There are plenty of pat Christian answers and I hate them. 'It's all part of God's plan.' 'It was her divine destiny.' 'You can't see the bigger picture.' Pah!

I don't think there is an answer. We don't know why. Only God knows.

And I suppose at some point in our Christian life we'll all be faced with a question for which there is no answer. And then we have to decide: do we accept it or do we throw in the towel? Or to put it another way: do we have faith in a loving God whom we don't understand but whom we trust? Or do we say, it's all rubbish and I'm not going to believe this nonsense any more?
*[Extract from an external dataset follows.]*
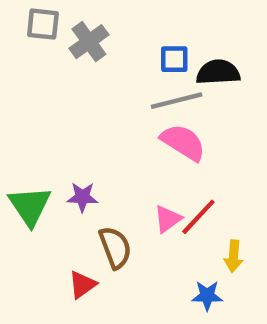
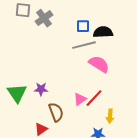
pink semicircle: (183, 142) -> (99, 64), moved

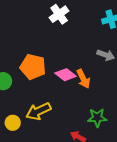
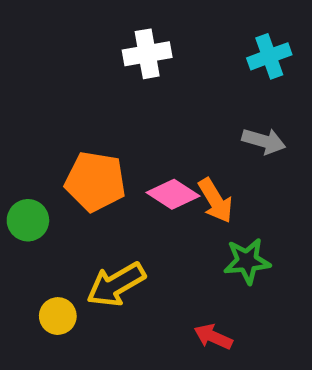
white cross: (59, 14) -> (147, 54), turned 30
green star: (97, 118) -> (247, 261), moved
I made my decision about 24 years ago. Since then I've pleaded with God, I've screamed at him, I've questioned him, I've argued with him, but I haven't regretted my decision.

The bane of George's life

If it could be said that there is a bane of George's life then I think he'd rate these gates as it. You know the ones? Sort of zig zaggy, you have to go around the gate itself. There's plenty of room for George to get around the gate and he's bendy enough to do it. But he just hates them. If he possibly can he will squeeze underneath the fence instead. Which is what he's doing in this photo. That's his rear end you can just see sticking out this side of the fence. (It looks a bit strange as it's wet and sandy.)We walked from Brandy Cove around to Pwll Du late this afternoon. It was still very warm but the beach was almost deserted. It was very low tide and our only regret was that we didn't have our swimming things with us. Husband did suggest skinny dipping and I think if we could have found a path down to the empty cove we might just have done. (Although I would have kept my knickers on.)
I built a tower of stones.
And then Husband built an even taller one!

The ideal gift for Father's Day?

In the sidebar on my Facebook page they keep advertising gifts for Father's Day and today's offering really caught my attention as being the perfect gift for Husband.

It's an eye roll-on for men.

Yes, I knew you'd agree: it's what every father wants. What every man wants surely?

Last year I bought the female equivalent. It was advertised on tv as the most popular best-selling eye stuff in the universe. Every second of the day 73 women were buying it. So, being the gullible soul I am, and having bags under my eyes that have to be weighed before they let me on a plane, I bought it.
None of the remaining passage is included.